### WHAT YOU HAVE TO DO
Check every line of the material below, and show those that contain "الموسم".

### DATA SHOWN

>>

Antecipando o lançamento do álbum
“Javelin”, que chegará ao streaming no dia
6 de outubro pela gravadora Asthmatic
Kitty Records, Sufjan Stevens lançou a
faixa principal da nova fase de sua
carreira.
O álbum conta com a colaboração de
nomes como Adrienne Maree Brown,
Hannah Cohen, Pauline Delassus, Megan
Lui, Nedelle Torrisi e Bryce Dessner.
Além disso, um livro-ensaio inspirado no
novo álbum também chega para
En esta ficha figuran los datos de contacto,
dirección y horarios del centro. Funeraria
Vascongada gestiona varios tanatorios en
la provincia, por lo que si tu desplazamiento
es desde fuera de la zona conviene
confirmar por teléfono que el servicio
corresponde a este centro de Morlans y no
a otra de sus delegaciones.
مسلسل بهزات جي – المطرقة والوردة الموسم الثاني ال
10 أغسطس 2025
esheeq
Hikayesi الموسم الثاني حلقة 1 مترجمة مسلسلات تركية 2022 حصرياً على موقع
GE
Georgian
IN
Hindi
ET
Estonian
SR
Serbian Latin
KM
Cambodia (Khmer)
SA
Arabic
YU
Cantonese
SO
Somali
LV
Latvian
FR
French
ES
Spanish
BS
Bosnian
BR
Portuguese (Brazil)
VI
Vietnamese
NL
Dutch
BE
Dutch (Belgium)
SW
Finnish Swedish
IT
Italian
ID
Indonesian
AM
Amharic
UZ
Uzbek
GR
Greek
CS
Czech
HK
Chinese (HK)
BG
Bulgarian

<<
>>

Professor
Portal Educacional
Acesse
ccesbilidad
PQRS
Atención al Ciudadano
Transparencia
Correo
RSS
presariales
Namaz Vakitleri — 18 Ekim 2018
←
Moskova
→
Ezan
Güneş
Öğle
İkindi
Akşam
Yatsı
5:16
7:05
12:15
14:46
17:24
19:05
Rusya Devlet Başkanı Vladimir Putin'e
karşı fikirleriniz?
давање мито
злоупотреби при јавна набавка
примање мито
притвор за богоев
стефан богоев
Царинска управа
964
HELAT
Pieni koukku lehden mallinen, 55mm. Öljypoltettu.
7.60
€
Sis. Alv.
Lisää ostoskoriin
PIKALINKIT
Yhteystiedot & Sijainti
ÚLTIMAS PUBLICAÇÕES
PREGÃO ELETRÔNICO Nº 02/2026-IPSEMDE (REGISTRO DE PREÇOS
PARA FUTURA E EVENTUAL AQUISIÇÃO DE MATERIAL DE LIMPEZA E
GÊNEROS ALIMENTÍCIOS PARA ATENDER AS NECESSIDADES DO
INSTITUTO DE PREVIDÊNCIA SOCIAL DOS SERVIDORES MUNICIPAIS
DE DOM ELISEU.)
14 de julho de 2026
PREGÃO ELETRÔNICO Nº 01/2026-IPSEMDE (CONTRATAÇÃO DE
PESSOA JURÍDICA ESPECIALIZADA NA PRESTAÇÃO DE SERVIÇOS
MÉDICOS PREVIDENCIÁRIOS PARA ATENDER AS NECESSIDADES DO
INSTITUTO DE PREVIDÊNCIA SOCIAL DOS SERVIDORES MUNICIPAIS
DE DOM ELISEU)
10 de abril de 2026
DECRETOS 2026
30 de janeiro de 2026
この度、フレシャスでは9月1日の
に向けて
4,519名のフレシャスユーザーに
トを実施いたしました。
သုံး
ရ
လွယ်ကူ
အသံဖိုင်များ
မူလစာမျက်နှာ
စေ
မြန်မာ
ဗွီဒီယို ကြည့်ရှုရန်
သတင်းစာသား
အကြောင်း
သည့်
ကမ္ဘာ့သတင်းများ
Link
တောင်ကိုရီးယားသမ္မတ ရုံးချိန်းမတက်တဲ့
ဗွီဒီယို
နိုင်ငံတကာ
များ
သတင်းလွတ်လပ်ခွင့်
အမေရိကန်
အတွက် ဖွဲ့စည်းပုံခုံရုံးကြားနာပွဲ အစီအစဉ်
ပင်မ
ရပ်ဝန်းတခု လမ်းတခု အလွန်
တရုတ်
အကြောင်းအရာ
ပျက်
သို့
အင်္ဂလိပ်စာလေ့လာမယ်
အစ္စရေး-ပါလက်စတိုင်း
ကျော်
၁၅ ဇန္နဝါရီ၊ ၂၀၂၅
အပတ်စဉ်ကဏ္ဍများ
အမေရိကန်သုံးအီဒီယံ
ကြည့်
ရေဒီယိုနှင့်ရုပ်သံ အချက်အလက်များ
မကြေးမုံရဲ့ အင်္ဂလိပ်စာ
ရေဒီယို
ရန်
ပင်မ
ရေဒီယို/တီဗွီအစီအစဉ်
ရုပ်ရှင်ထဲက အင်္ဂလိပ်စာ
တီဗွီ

<<

### YOUR RESPONSE
مسلسل بهزات جي – المطرقة والوردة الموسم الثاني ال
Hikayesi الموسم الثاني حلقة 1 مترجمة مسلسلات تركية 2022 حصرياً على موقع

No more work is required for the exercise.